The Audubon’s Hog Island program started as a summer camp for adults in 1936, specifically, for teachers.

“Because teachers could have a multiplying effect for the conservation movement,” explained Stephen Kress, camp director and an instructor who’s been with the program since 1969. “It may be one of the first outdoor education centers in the country.”

One of the 11 six-day camps held each summer — with names like “Raptor Rapture” and “Living on the Wind” — is still focused on teachers, he said.
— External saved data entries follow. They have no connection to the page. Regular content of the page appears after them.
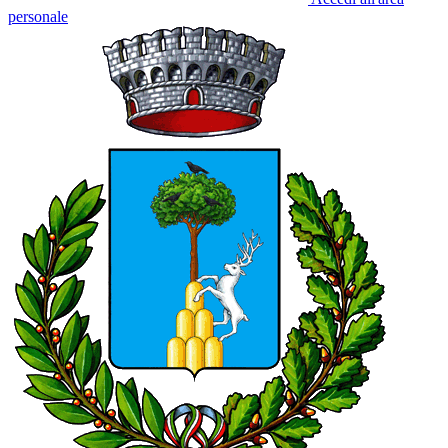
personale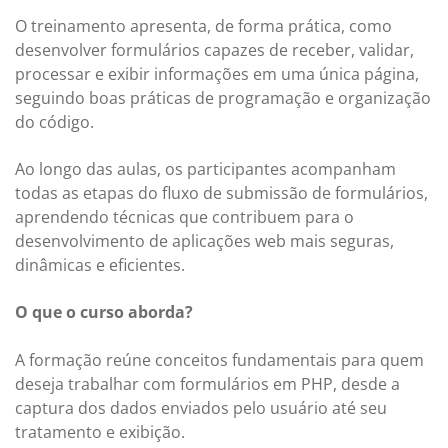
O treinamento apresenta, de forma prática, como
desenvolver formulários capazes de receber, validar,
processar e exibir informações em uma única página,
seguindo boas práticas de programação e organização
do código.
Ao longo das aulas, os participantes acompanham
todas as etapas do fluxo de submissão de formulários,
aprendendo técnicas que contribuem para o
desenvolvimento de aplicações web mais seguras,
dinâmicas e eficientes.
O que o curso aborda?
A formação reúne conceitos fundamentais para quem
deseja trabalhar com formulários em PHP, desde a
captura dos dados enviados pelo usuário até seu
tratamento e exibição.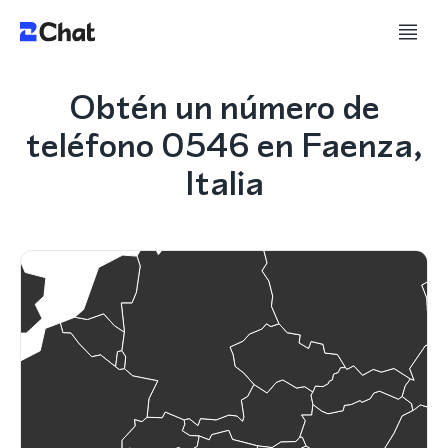
Obtén un número de
teléfono 0546 en Faenza,
Italia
The rest are open to avid birders, curious birders and what Kress jokingly calls “trailing spouses” — husbands and wives with no particular ornithological passion who “often get hooked by being around.”
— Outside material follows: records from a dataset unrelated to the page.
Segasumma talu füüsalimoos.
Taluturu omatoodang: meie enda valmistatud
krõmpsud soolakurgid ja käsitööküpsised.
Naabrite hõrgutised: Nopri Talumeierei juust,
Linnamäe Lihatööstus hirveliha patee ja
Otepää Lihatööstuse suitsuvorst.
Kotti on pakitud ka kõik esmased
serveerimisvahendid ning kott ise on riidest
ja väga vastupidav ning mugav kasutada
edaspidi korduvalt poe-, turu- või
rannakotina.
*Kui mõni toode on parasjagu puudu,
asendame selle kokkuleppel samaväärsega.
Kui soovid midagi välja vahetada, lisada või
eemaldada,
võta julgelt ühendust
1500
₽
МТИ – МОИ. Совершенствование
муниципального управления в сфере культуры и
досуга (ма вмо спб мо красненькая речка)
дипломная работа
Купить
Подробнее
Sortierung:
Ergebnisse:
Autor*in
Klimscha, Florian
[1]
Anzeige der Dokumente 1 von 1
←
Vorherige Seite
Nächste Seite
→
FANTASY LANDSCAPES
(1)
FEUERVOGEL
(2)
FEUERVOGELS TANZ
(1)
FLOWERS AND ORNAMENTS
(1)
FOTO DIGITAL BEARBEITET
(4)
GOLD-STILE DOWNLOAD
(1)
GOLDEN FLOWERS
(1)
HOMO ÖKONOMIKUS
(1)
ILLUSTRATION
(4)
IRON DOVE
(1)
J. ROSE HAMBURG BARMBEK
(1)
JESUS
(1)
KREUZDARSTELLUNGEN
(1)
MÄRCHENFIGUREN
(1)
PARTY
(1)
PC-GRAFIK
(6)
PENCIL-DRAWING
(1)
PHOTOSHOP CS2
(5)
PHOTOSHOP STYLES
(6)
Most of this summer’s programs filled up last fall after registration opened in October. There’s only one with openings left this year, “Fall Seabird Biology and Conservation,” in September.
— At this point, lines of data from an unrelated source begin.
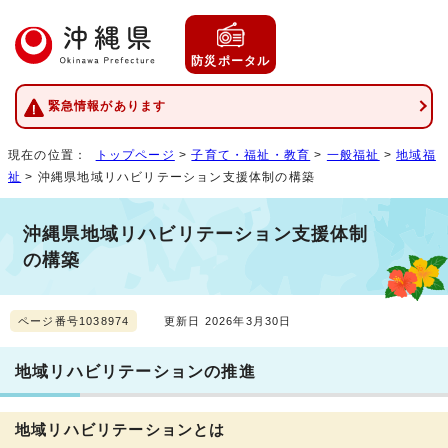
防災ポータル
緊急情報があります
現在の位置：
トップページ
>
子育て・福祉・教育
>
一般福祉
>
地域福
祉
> 沖縄県地域リハビリテーション支援体制の構築
沖縄県地域リハビリテーション支援体制
の構築
ページ番号1038974
更新日 2026年3月30日
地域リハビリテーションの推進
地域リハビリテーションとは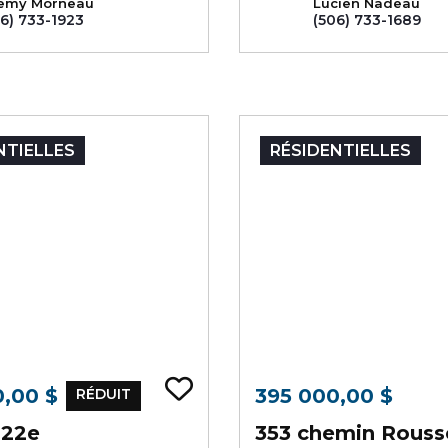
emy Morneau
Lucien Nadeau
6) 733-1923
(506) 733-1689
NTIELLES
RÉSIDENTIELLES
 signets
Ajouter au signets
0,00 $
395 000,00 $
RÉDUIT
 22e
353 chemin Rouss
Rates range from $995 to $1,795 per person, and people come in from around the country.

Part of the draw is the setting itself, Kress said. Hog Island is a quarter-mile off the coast in Bremen (and yes, it had hogs back in the day). It has a heavily wooded spruce forest with ospreys, bald eagles and merlins. Sixty people can fit in the rustic accommodations at a time.


In classes, there’s walking, talking and, depending on the program, lessons on identifying birds, tagging them and taking boat trips to see them on other islands.

Nancy Dickinson, 61, was an administrative assistant at Cornell University, living in upstate New York, when she took the introductory “Joy of Birding” program in 2010.

“It was so joyful — it was life-changing,” said Dickinson.

She took two more classes and then, in retirement, moved to New Harbor so she could be close enough to the island to become a regular volunteer.

“It was like going back to summer camp from when I was a kid. Kind of an escape and yet you’re immersed in this beautiful environment and learning from brilliant birders who are all very funny and charming,” she said. “You’re learning, but not really feeling like it’s drudgery; you’re just out having adventures with all these interesting people.”